= ACTION ITEM =
Scan the listing below for the word "ミッション" and copy every line that has it.

————————

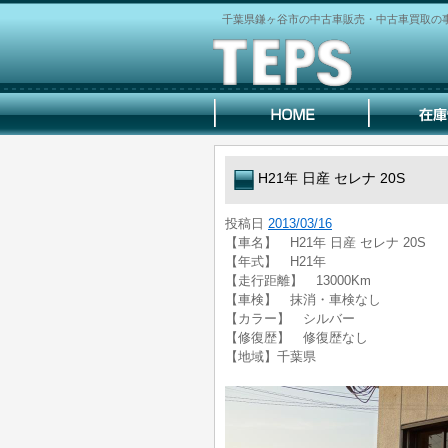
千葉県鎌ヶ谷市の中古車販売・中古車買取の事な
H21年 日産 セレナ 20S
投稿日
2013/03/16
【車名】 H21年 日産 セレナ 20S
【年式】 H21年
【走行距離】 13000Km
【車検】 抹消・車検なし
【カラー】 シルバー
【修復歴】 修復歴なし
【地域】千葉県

————————

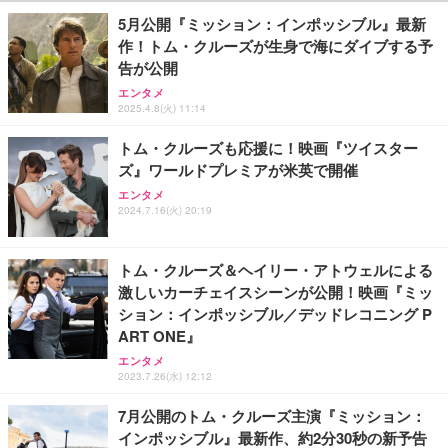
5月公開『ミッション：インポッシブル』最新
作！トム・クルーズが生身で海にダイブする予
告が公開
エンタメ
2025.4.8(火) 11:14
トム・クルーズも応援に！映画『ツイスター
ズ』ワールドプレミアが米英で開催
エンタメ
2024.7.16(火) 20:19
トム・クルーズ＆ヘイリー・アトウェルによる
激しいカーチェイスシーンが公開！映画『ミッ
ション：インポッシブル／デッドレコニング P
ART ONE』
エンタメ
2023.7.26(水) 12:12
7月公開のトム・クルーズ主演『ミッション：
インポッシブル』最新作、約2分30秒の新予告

————————

= RESULT =
5月公開『ミッション：インポッシブル』最新
7月公開のトム・クルーズ主演『ミッション：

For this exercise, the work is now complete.